Count and return the number of maximum integers in the matrix after performing all the operations.

Input & Output

Example 1 — Basic Operations

$ Input: m = 3, n = 3, ops = [[2,2],[3,3]]

› Output: 4

💡 Note: Operation [2,2] increments cells (0,0), (0,1), (1,0), (1,1). Operation [3,3] increments all 9 cells.

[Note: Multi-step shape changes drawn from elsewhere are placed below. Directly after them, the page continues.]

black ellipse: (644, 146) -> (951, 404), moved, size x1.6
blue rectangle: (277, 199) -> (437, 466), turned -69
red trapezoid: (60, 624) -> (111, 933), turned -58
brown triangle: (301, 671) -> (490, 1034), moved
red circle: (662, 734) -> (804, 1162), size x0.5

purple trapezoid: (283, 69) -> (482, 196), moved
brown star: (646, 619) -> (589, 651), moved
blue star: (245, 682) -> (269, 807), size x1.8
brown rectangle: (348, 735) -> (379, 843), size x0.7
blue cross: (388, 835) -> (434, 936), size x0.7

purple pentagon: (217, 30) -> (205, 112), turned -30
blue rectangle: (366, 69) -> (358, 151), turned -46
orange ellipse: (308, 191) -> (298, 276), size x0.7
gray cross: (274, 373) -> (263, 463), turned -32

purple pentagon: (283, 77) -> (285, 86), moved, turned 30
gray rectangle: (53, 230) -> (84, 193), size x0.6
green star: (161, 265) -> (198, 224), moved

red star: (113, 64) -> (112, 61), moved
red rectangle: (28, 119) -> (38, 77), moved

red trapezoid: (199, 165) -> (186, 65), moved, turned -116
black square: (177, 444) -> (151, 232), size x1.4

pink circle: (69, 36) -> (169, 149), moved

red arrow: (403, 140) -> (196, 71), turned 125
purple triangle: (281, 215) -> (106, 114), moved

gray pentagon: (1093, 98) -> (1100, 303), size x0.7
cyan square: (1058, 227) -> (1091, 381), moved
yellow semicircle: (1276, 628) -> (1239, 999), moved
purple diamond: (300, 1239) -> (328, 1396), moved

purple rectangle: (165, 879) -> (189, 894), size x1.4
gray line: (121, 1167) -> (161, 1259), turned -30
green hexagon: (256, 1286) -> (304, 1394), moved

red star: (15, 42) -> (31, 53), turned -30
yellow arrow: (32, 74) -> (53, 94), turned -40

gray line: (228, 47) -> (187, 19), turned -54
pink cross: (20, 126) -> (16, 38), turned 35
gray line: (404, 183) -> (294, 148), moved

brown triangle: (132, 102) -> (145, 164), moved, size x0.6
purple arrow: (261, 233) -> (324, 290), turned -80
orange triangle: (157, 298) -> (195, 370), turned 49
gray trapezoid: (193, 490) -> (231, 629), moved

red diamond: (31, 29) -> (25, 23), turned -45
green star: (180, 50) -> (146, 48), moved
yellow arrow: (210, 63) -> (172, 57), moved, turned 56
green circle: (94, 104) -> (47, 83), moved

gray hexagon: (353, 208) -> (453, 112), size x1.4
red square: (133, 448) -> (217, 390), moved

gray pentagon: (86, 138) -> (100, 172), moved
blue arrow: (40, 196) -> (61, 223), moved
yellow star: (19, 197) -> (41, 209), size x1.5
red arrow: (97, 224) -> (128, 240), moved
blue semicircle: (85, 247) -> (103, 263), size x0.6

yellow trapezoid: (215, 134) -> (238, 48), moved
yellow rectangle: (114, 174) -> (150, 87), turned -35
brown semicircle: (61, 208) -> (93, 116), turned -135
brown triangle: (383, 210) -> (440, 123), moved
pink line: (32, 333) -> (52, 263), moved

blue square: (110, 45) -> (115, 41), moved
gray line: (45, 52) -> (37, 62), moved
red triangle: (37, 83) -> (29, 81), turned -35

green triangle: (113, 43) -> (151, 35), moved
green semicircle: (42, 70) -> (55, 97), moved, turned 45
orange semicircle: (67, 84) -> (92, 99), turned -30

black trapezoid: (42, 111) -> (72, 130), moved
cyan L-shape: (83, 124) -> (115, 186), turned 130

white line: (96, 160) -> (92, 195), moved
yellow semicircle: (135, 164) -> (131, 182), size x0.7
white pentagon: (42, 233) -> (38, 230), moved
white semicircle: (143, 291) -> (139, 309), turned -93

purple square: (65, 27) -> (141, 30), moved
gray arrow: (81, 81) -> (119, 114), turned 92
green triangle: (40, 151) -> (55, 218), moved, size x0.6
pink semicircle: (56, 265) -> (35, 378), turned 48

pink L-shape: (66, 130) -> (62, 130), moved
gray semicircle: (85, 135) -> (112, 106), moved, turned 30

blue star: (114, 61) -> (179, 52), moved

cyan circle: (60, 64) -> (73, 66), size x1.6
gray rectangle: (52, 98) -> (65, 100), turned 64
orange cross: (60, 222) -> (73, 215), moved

The intersection (0,0), (0,1), (1,0), (1,1) gets incremented twice, so 4 cells have maximum value.

Example 2 — Empty Operations

$ Input: m = 3, n = 3, ops = []

› Output: 9

💡 Note: No operations means all cells remain 0. All 9 cells have the same maximum value of 0.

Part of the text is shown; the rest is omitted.